16 Siswa Sekolah Rakyat Wonosari Cabut, Ada Apa?

×

16 Siswa Sekolah Rakyat Wonosari Cabut, Ada Apa?

Sebarkan artikel ini
Ilustrasi Siswa Sekolah Rakyat Wonosari.
Ilustrasi Siswa Sekolah Rakyat Wonosari.

BOALEMO, HARIANPOST.ID- Jumlah siswa Sekolah Rakyat Unggulan (SRU) di Kecamatan Wonosari, Boalemo, tercatat mengalami penurunan signifikan. Dari awal 70 orang, kini tersisa 54 siswa yang masih bertahan.

Hal itu diungkap Bupati Boalemo Drs. Rum Pagau saat memimpin rapat evaluasi penyelenggaraan Sekolah Rakyat di Aula Kantor Camat Wonosari, Kamis 21 Mei 2026.

“Walaupun ada kendala menyangkut jumlah siswa yang sebelumnya kurang lebih 70 orang, turun 66 dan sekarang tinggal 54 orang yang bertahan, itu kita syukuri masih jalan dan kita harus benahi kembali,” tutur Rum Pagau.

Bupati Rum mengatakan bahwa, berkurangnya 16 siswa dari 70 ke 54 orang jadi bahan evaluasi Pemkab Boalemo. Fokus pembenahan ke depan, baik itu dari sistem rekrutmen, sosialisasi, dan pendampingan siswa.

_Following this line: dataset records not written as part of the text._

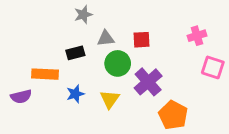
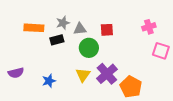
gray star: (83, 15) -> (63, 23), moved
orange rectangle: (45, 74) -> (34, 28), moved
purple cross: (148, 82) -> (107, 74), moved
blue star: (75, 94) -> (49, 81), moved

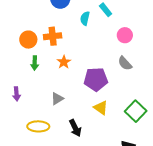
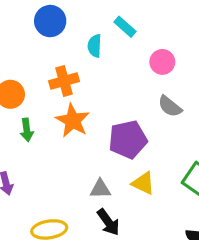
orange cross: (53, 36) -> (64, 81), moved
orange star: (64, 62) -> (73, 121), size x1.5
gray triangle: (57, 99) -> (100, 189), moved, turned 40

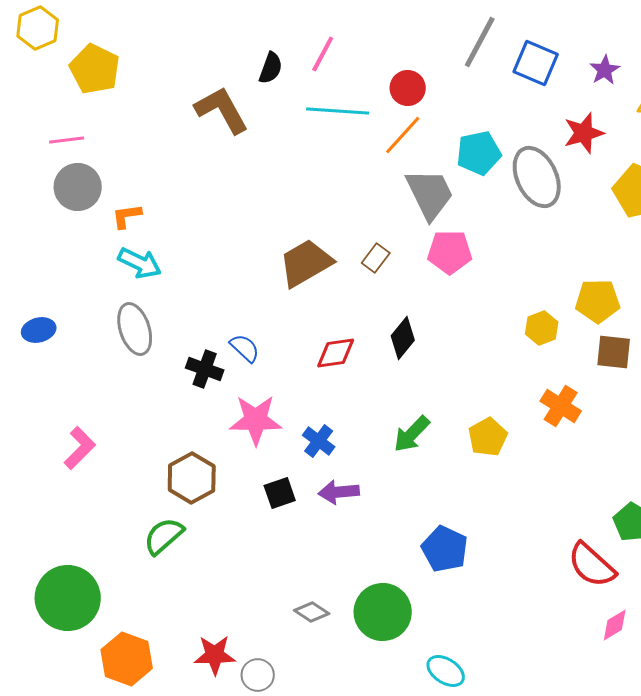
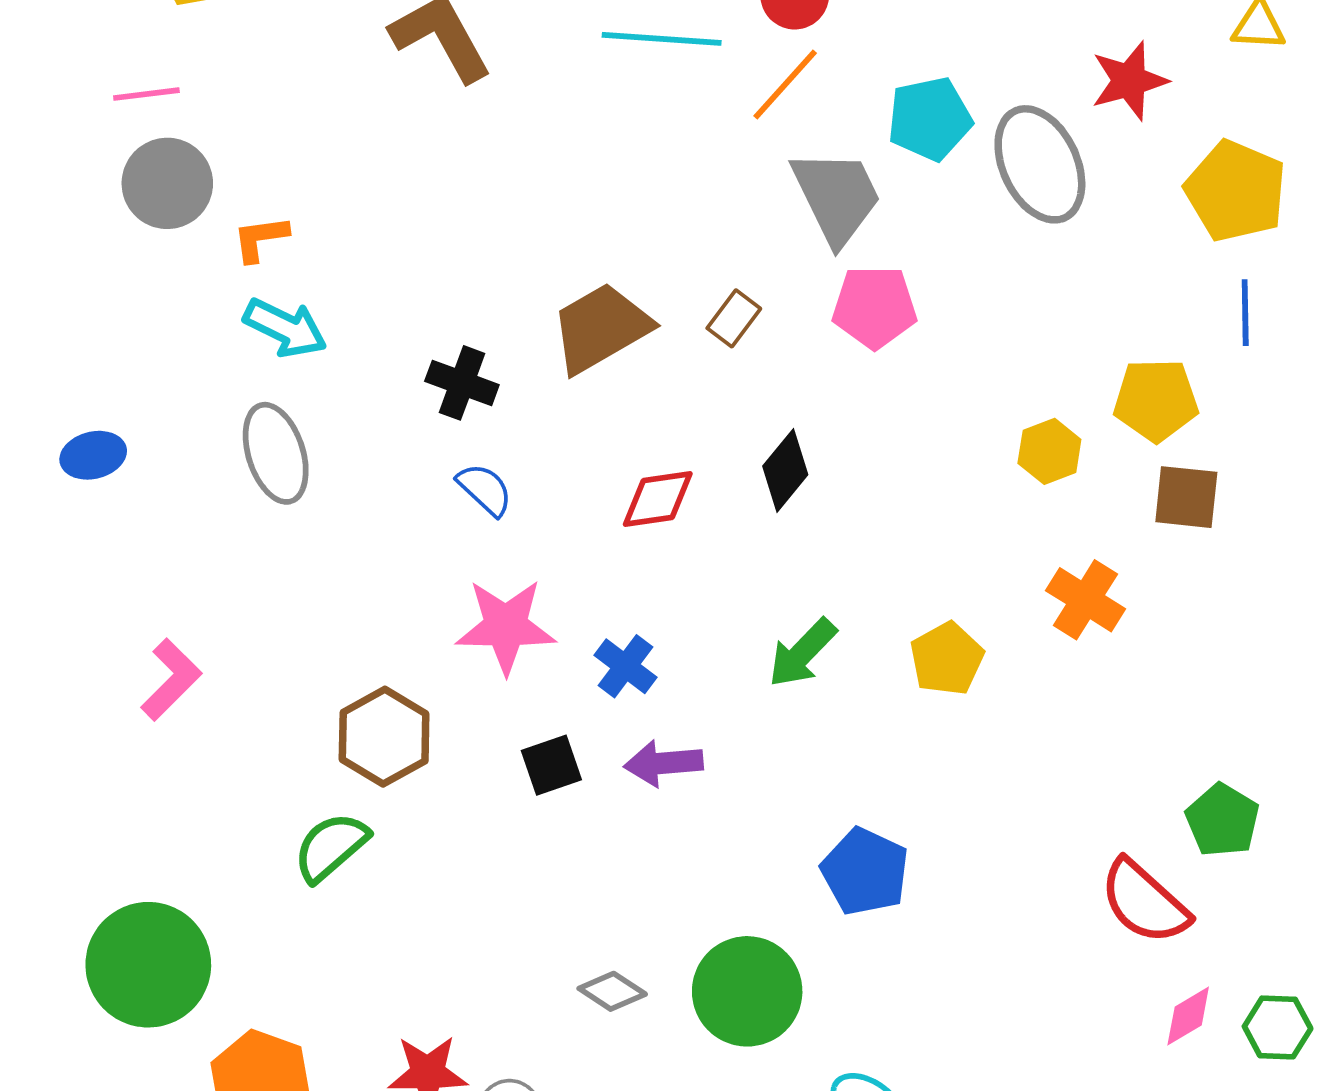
black cross: (205, 369) -> (462, 383), moved

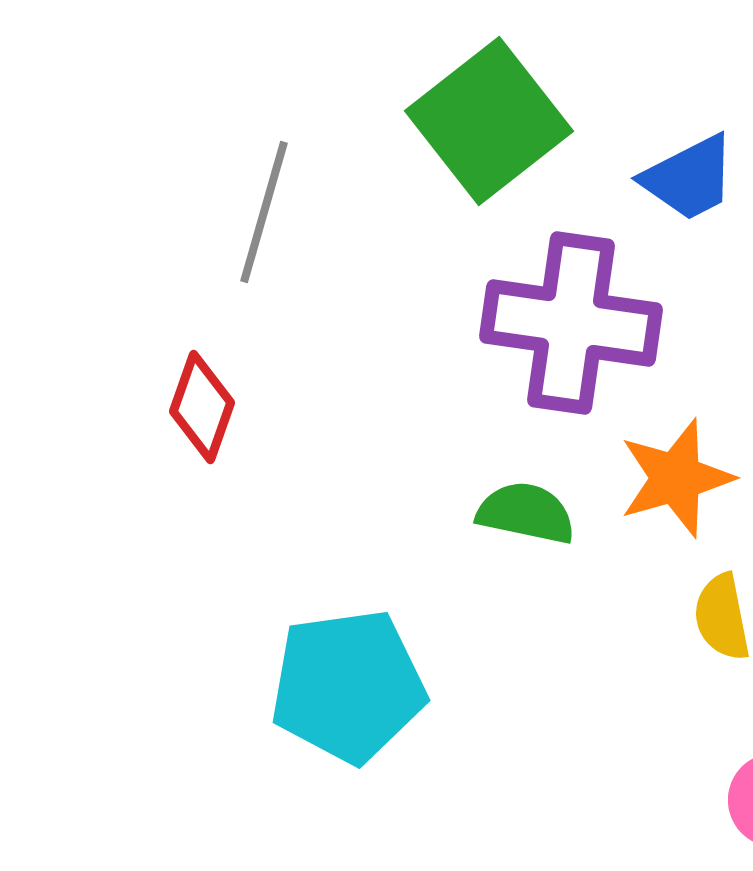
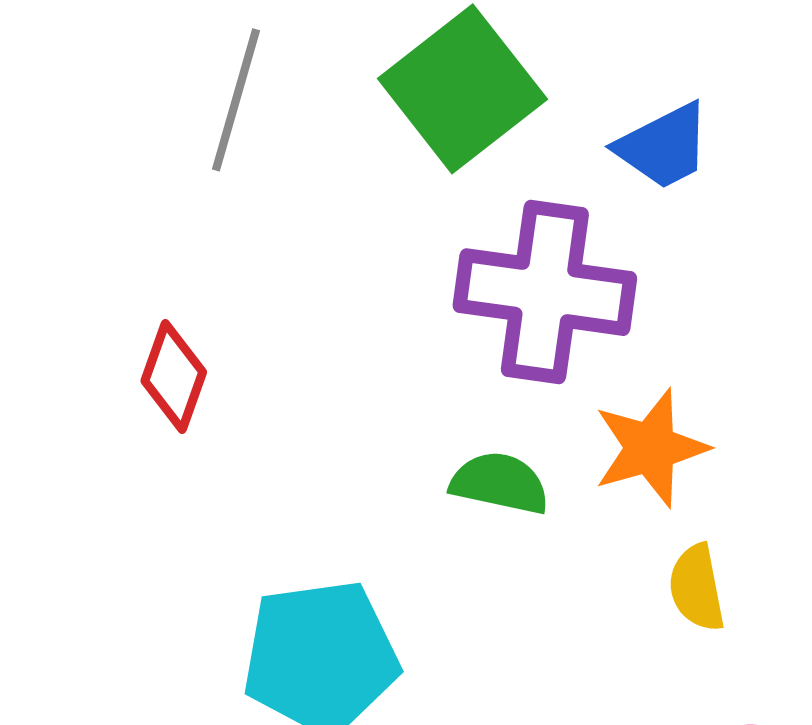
gray line: (264, 212) -> (236, 100), moved

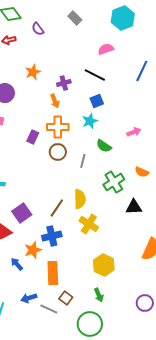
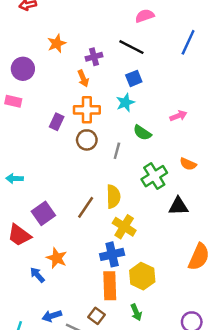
blue cross: (52, 236) -> (112, 254), moved
orange star: (33, 250) -> (57, 258), turned -30
orange rectangle: (53, 273) -> (110, 286), moved

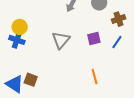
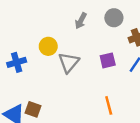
yellow circle: (20, 27) -> (48, 46), moved
blue cross: (17, 40) -> (17, 62), turned -35

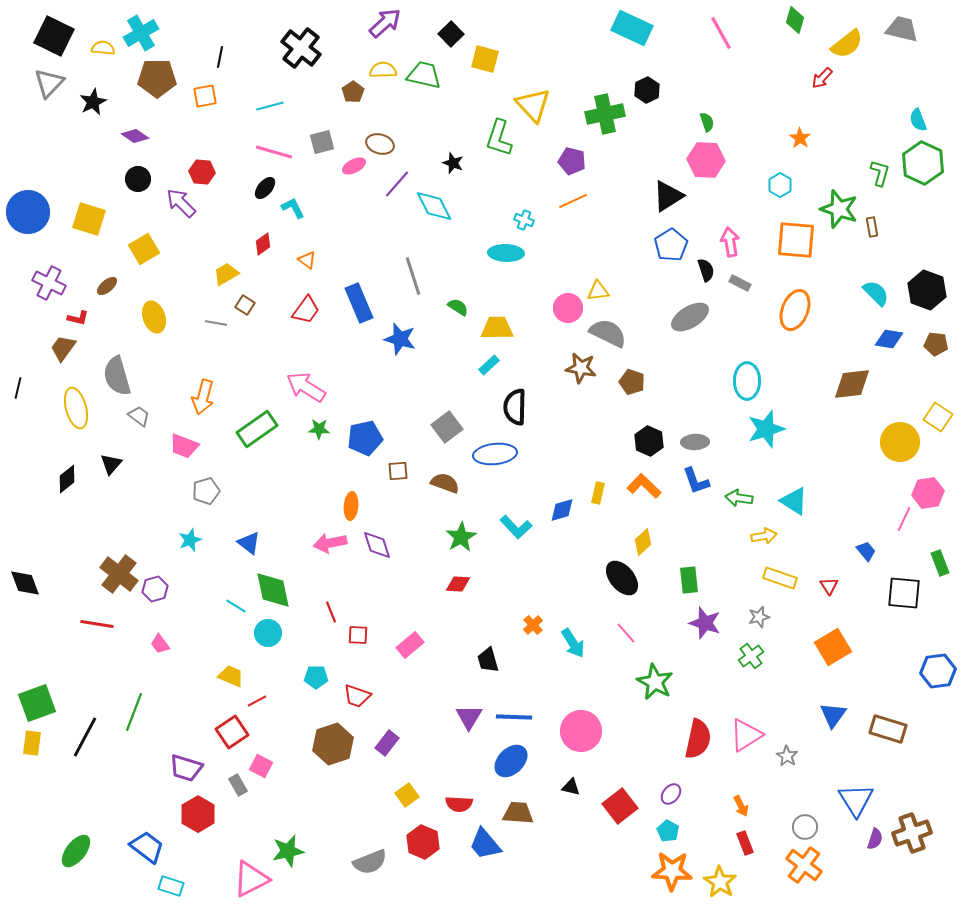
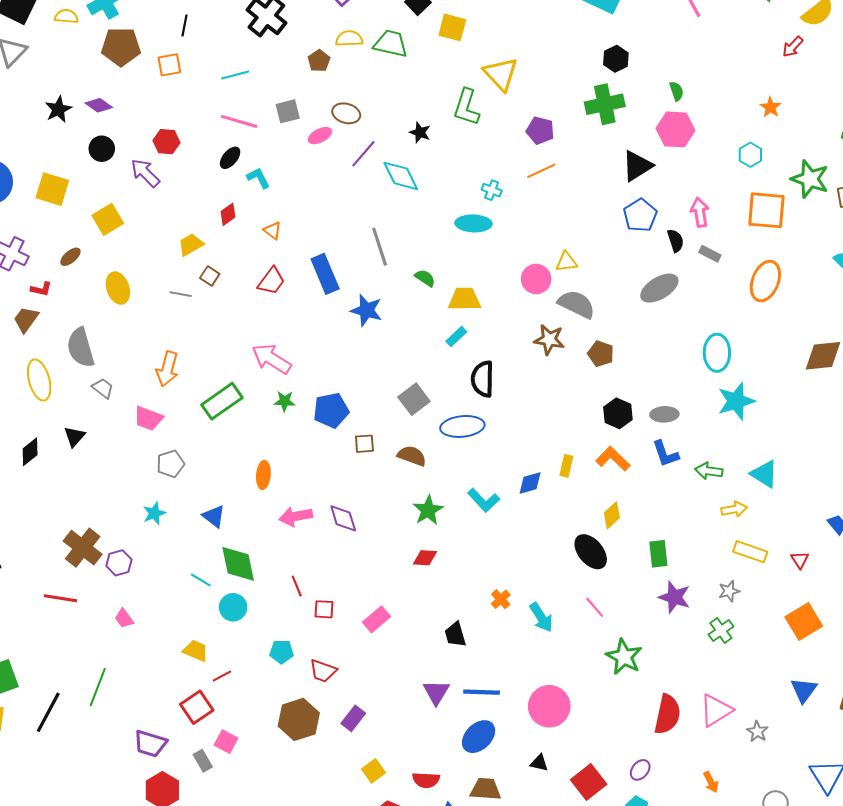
black star: (93, 102) -> (58, 109), moved
green cross: (605, 114) -> (605, 104), moved
orange ellipse: (351, 506) -> (263, 475), moved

Meski murid turun di sekolah rakyat Wonosari, Pemkab berkomitmen lanjutkan program SRU. Rum menegaskan Sekolah Rakyat harus jadi pusat pendidikan unggulan peningkat SDM Boalemo.

Di tengah penurunan siswa, SRU Wonosari justru kebanjiran fasilitas. Bupati ungkap 20 kontainer sarana prasarana akan tiba di Wonosari pada 25 Mei 2026.

“Tanggal 22 dan 23 Mei ini, ada kurang lebih 20 kontainer sarana prasarana yang diturunkan di Pelabuhan Gorontalo, dan insyaallah tiba di Kecamatan Wonosari pada tanggal 25 Mei,” ucap Rum Pagau.

Isinya meja, kursi, hingga perlengkapan kelas lain. Barang masih terurai dan butuh dirakit. Bupati minta dinas siapkan tempat luas untuk perakitan.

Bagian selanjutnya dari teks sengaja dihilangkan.